One World, One Dream - that was the official slogan of the Beijing Olympics of 2008. The words encapsulate an aspiration of the Olympic movement, to bring about global harmony through the medium of elite sport. But onto that sweeping canvas of rosy idealism, a team of researchers led by Shirley Cheng have just cast a bucket-full of reality. Their new study shows that the 2008 Olympics deepened people's perception of inter-cultural differences and entrenched their in-group loyalty, at least through the eyes of the Chinese.

Cheng and her colleagues surveyed dozens of undergrads about "social and economic behaviours" - a thin disguise for their real aim of having them rate ten values, half of them typically seen as Western (e.g. autonomy, uniqueness), half as Chinese (e.g. obedience, modesty). These values were presented in random order and the participants' task was to rate them for how typically Western or Chinese they considered them to be. A further key detail was that for some of the participants, the survey featured the Olympic logo on each page. Also, half the participants were quizzed before the Olympics and half were quizzed a few months afterwards.

The main finding here was that participants who completed the survey after the Olympics, with the logo on each page, tended to rate the values far more in accordance with cultural stereotypes. The presence of the logo had no such influence before the Games. In other words, the experience of the Olympics (and being reminded of that experience by the logo) appeared to deepen participants' perception of the contrast in values between China and the West.

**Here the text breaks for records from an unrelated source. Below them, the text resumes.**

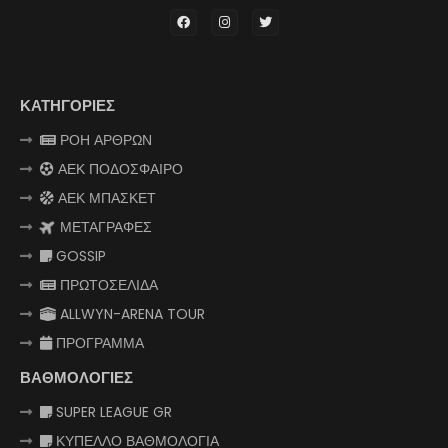
ΚΑΤΗΓΟΡΙΕΣ
ΡΟΗ ΑΡΘΡΩΝ
ΑΕΚ ΠΟΔΟΣΦΑΙΡΟ
ΑΕΚ ΜΠΑΣΚΕΤ
ΜΕΤΑΓΡΑΦΕΣ
GOSSIP
ΠΡΩΤΟΣΕΛΙΔΑ
ALLWYN-ARENA TOUR
ΠΡΟΓΡΑΜΜΑ
ΒΑΘΜΟΛΟΓΙΕΣ
SUPER LEAGUE GR
ΚΥΠΕΛΛΟ ΒΑΘΜΟΛΟΓΙΑ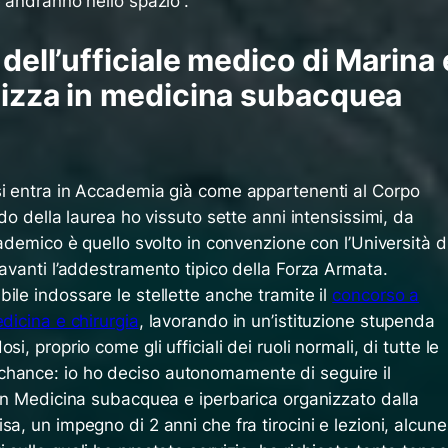
e andranno nello spazio”.
 dell’ufficiale medico di Marina 
lizza in medicina subacquea
si entra in Accademia già come appartenenti al Corpo
rdo della laurea ho vissuto sette anni intensissimi, da
cademico è quello svolto in convenzione con l’Università d
 avanti l’addestramento tipico della Forza Armata.
ile indossare le stellette anche tramite il
concorso a
edicina e chirurgia
, lavorando in un’istituzione stupenda
i, proprio come gli ufficiali dei ruoli normali, di tutte le
chance
: io ho deciso autonomamente di seguire il
lo in Medicina subacquea e iperbarica organizzato dalla
a, un impegno di 2 anni che fra tirocini e lezioni, alcune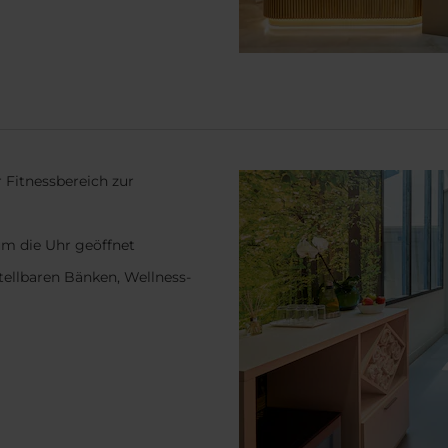
 Fitnessbereich zur
um die Uhr geöffnet
stellbaren Bänken, Wellness-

A follow-up study was similar but this time Chinese participants rated their emotional response to and perception of classic Chinese (e.g. Lenovo computers) and American brands (e.g. McDonalds). Some participants were quizzed before the Games, some towards the end. This time the Olympics seemed to have strengthened in-group bias. Chinese participants surveyed towards the end of the Games showed far more favouritism and positive emotional bias towards Chinese brands, and this was true even among those who had low levels of identification with Chinese culture according to a standard measure.

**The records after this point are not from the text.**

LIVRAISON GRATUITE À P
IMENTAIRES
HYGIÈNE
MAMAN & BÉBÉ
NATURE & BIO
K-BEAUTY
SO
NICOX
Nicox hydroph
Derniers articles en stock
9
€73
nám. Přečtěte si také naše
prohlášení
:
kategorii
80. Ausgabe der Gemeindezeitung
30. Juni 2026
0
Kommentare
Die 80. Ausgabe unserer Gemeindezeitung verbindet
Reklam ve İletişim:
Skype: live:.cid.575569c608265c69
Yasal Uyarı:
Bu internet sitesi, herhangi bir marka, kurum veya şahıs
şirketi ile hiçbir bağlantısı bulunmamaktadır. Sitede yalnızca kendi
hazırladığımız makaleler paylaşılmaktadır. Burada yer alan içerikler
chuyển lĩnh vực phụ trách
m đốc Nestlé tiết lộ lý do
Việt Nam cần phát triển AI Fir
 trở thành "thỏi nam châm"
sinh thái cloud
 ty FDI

The same result wasn't found with a sample of Hong Kong Chinese, who tend not to view mainland Chinese competitors as part of their in-group. The researchers took this as evidence that inter-group competition can heighten in-group bias, but only if it's your in-group that did the competing.

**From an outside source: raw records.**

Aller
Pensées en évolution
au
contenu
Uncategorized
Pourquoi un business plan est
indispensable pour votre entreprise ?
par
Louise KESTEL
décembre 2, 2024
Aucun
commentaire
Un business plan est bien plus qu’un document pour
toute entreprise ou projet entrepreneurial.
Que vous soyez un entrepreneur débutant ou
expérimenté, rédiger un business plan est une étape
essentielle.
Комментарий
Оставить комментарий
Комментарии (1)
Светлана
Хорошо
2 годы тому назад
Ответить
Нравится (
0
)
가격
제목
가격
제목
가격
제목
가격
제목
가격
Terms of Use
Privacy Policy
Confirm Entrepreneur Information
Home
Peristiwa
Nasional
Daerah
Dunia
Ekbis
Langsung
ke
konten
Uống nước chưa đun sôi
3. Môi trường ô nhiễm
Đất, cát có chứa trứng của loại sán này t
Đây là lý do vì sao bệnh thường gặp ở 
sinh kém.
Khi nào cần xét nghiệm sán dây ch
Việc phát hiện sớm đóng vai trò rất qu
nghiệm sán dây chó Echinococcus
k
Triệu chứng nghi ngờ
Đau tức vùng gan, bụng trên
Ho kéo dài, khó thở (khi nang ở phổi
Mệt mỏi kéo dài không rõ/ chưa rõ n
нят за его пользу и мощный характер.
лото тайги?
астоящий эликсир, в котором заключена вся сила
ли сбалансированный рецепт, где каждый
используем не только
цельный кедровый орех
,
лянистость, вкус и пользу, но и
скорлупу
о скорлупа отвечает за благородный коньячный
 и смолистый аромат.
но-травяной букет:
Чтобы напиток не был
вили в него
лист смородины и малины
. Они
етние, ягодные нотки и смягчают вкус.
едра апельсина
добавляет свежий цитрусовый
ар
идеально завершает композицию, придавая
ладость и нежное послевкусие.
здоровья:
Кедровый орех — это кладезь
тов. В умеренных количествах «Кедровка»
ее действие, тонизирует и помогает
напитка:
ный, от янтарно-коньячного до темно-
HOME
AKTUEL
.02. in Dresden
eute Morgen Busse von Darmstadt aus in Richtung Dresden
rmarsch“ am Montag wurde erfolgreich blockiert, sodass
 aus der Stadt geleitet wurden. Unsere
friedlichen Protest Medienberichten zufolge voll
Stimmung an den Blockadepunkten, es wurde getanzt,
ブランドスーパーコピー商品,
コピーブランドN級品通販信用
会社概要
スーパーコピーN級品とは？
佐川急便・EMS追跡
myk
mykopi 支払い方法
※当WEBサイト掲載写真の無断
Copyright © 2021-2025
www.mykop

These new findings chime with classic work in social psychology by Muzafer Sherif in the 1960s, in which competitive games played by boys on summer camp helped to catalyse conflict between recently formed groups.

Cheng and her team said their results revealed an irony: "Despite the deliberate effort to promote the ideal of 'One World, One Dream,' the Olympic experience has, at least for those in Mainland China, widened the perceived cultural gap between Chinese and Western cultures, and produced a uniform tendency to favour Mainland (vs. American) brands, irrespective of the level of in-group identification."

ResearchBlogging.orgCheng, S., Rosner, J., Chao, M., Peng, S., Chen, X., Li, Y., Kwong, J., Hong, Y., and Chiu, C. (2011). One world, One dream? Intergroup consequences of the 2008 Beijing Olympics. International Journal of Intercultural Relations DOI: 10.1016/j.ijintrel.2010.07.005

Previously on the Digest: Hosting a major sporting event - economic gains are unlikely, but will it bring happiness?

This post was written by Christian Jarrett for the BPS Research Digest.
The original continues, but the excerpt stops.